= Try it =
A line belongs in the answer if it contains "checkmark"; copy every such line from the entries below.

= Dataset excerpts =
↓↓↓

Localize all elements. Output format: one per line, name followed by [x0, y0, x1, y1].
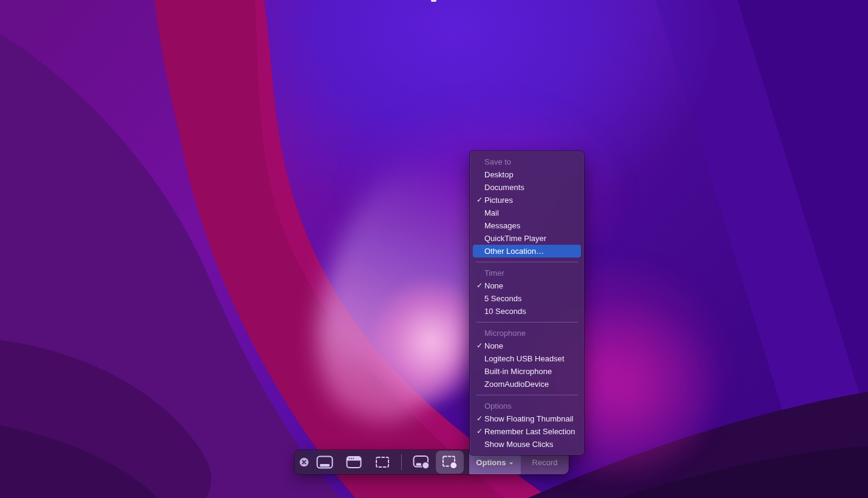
menu-item[interactable]: 5 Seconds: [473, 292, 581, 305]
menu-item-label: 5 Seconds: [484, 294, 521, 303]
menu-item-label: Messages: [484, 221, 520, 230]
menu-item-label: Other Location…: [484, 247, 544, 256]
wallpaper: [0, 0, 868, 498]
menu-item-label: None: [484, 341, 503, 350]
menu-item[interactable]: Mail: [473, 206, 581, 219]
menu-item-label: Built-in Microphone: [484, 367, 552, 376]
menu-item-label: Show Floating Thumbnail: [484, 414, 573, 423]
checkmark-icon: ✓: [476, 194, 483, 206]
menu-section-header: Options: [473, 400, 581, 412]
options-menu: Save toDesktopDocuments✓PicturesMailMess…: [469, 151, 585, 455]
menu-item[interactable]: Desktop: [473, 168, 581, 181]
capture-entire-screen-icon[interactable]: [316, 450, 333, 474]
menu-item-label: ZoomAudioDevice: [484, 380, 549, 389]
menu-divider: [476, 262, 578, 262]
toolbar-icon-group: [294, 450, 469, 474]
chevron-down-icon: ⌄: [508, 458, 514, 466]
menu-item[interactable]: Messages: [473, 219, 581, 232]
menu-item-label: Remember Last Selection: [484, 427, 575, 436]
menu-item[interactable]: ZoomAudioDevice: [473, 378, 581, 391]
menu-divider: [476, 322, 578, 322]
menu-item[interactable]: QuickTime Player: [473, 232, 581, 245]
menu-item[interactable]: Other Location…: [473, 245, 581, 258]
menu-divider: [476, 395, 578, 395]
checkmark-icon: ✓: [476, 339, 483, 352]
menu-section-header: Timer: [473, 267, 581, 279]
checkmark-icon: ✓: [476, 425, 483, 438]
menu-item-label: Desktop: [484, 170, 514, 179]
record-selected-portion-icon[interactable]: [436, 451, 464, 474]
record-button-label: Record: [532, 458, 558, 467]
checkmark-icon: ✓: [476, 279, 483, 292]
menu-item-label: Pictures: [484, 196, 513, 205]
record-entire-screen-icon[interactable]: [413, 450, 430, 474]
menu-item[interactable]: ✓None: [473, 339, 581, 352]
menu-item[interactable]: ✓None: [473, 279, 581, 292]
menu-item[interactable]: ✓Show Floating Thumbnail: [473, 412, 581, 425]
desktop: Options ⌄ Record Save toDesktopDocuments…: [0, 0, 868, 498]
menu-item[interactable]: 10 Seconds: [473, 305, 581, 318]
menu-item-label: Mail: [484, 208, 499, 217]
wallpaper-graphic: [0, 0, 868, 498]
toolbar-divider: [401, 454, 402, 470]
checkmark-icon: ✓: [476, 412, 483, 425]
menu-item-label: Documents: [484, 183, 524, 192]
menu-item[interactable]: ✓Remember Last Selection: [473, 425, 581, 438]
menu-item[interactable]: Built-in Microphone: [473, 365, 581, 378]
menu-item[interactable]: Logitech USB Headset: [473, 352, 581, 365]
menu-item-label: 10 Seconds: [484, 307, 526, 316]
menu-item[interactable]: ✓Pictures: [473, 194, 581, 206]
menu-item-label: None: [484, 281, 503, 290]
capture-selected-window-icon[interactable]: [346, 450, 362, 474]
menu-section-header: Microphone: [473, 327, 581, 339]
options-button-label: Options: [476, 458, 506, 467]
menu-item-label: Show Mouse Clicks: [484, 440, 553, 449]
menu-item[interactable]: Documents: [473, 181, 581, 194]
menu-item-label: Logitech USB Headset: [484, 354, 565, 363]
close-icon[interactable]: [299, 450, 309, 474]
menubar-artifact: [431, 0, 436, 2]
capture-selected-portion-icon[interactable]: [375, 450, 390, 474]
menu-section-header: Save to: [473, 155, 581, 168]
menu-item-label: QuickTime Player: [484, 234, 546, 243]
menu-item[interactable]: Show Mouse Clicks: [473, 438, 581, 451]
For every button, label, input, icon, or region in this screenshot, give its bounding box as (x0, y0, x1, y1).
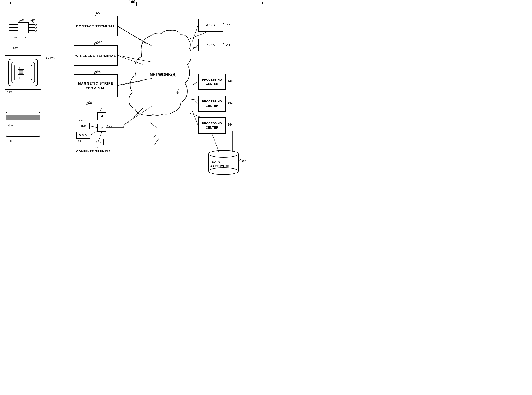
svg-text:WAREHOUSE: WAREHOUSE (210, 165, 229, 168)
svg-text:114: 114 (8, 81, 12, 84)
ref-124-label: 124 (97, 41, 102, 44)
svg-line-13 (152, 135, 157, 138)
contact-terminal-label: CONTACT TERMINAL (76, 24, 115, 28)
svg-point-25 (9, 24, 11, 25)
magstripe-box: 152 (5, 110, 41, 138)
svg-line-66 (192, 82, 198, 85)
svg-point-29 (35, 27, 37, 28)
label-102: 102 (13, 47, 18, 50)
processing-center2-box: PROCESSINGCENTER (198, 96, 226, 112)
svg-line-68 (192, 110, 198, 126)
processing-center3-label: PROCESSINGCENTER (202, 121, 222, 130)
wireless-terminal-label: WIRELESS TERMINAL (75, 54, 116, 58)
svg-rect-18 (18, 22, 28, 33)
label-150: 150 (7, 139, 12, 143)
combined-terminal-box: M 128 P 130 R.M. 132 B.C.S. 134 RFID 136 (66, 105, 123, 155)
svg-point-26 (9, 27, 11, 28)
mag-stripe-terminal-box: MAGNETIC STRIPE TERMINAL (74, 74, 117, 97)
data-warehouse: DATA WAREHOUSE (207, 149, 240, 176)
svg-line-65 (192, 45, 198, 49)
svg-rect-46 (6, 115, 40, 120)
processing-center1-box: PROCESSINGCENTER (198, 74, 226, 90)
svg-text:152: 152 (8, 124, 13, 128)
contactless-box: 114 116 118 (5, 55, 41, 90)
processing-center2-label: PROCESSINGCENTER (202, 99, 222, 108)
svg-point-27 (9, 30, 11, 31)
svg-rect-41 (19, 71, 23, 73)
ref-122-label: 122 (97, 11, 102, 15)
svg-text:118: 118 (19, 67, 23, 70)
network-cloud: NETWORK(S) 138 (128, 28, 192, 125)
pos1-box: P.O.S. (198, 19, 223, 32)
ref-126-label: 126 (89, 100, 94, 104)
svg-line-51 (98, 132, 102, 142)
svg-line-64 (192, 25, 198, 43)
processing-center1-label: PROCESSINGCENTER (202, 78, 222, 86)
svg-text:106: 106 (22, 36, 27, 39)
diagram-title: 100 (129, 0, 135, 4)
svg-text:108: 108 (19, 18, 23, 21)
chip-box: 108 110 104 106 (5, 14, 41, 46)
contact-terminal-box: CONTACT TERMINAL (74, 16, 117, 36)
pos2-box: P.O.S. (198, 39, 223, 51)
mag-stripe-terminal-label: MAGNETIC STRIPE TERMINAL (74, 81, 117, 91)
pos2-label: P.O.S. (205, 43, 216, 47)
svg-line-34 (32, 21, 36, 25)
pos1-label: P.O.S. (205, 23, 216, 27)
svg-text:DATA: DATA (212, 160, 220, 163)
svg-text:104: 104 (14, 36, 18, 39)
svg-text:110: 110 (30, 18, 34, 21)
processing-center3-box: PROCESSINGCENTER (198, 117, 226, 134)
svg-line-67 (192, 99, 198, 104)
label-112: 112 (7, 91, 12, 94)
svg-text:NETWORK(S): NETWORK(S) (150, 72, 177, 77)
wireless-terminal-box: WIRELESS TERMINAL (74, 45, 117, 66)
svg-line-14 (154, 138, 159, 145)
svg-line-49 (90, 126, 97, 128)
svg-line-50 (90, 131, 97, 135)
svg-text:116: 116 (19, 77, 23, 79)
ref-125-label: 125 (97, 69, 102, 73)
svg-point-30 (35, 30, 37, 31)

↑↑↑

= Result below =
checkmark-icon: ✓: [476, 194, 483, 206]
checkmark-icon: ✓: [476, 339, 483, 352]
checkmark-icon: ✓: [476, 425, 483, 438]
checkmark-icon: ✓: [476, 279, 483, 292]
checkmark-icon: ✓: [476, 412, 483, 425]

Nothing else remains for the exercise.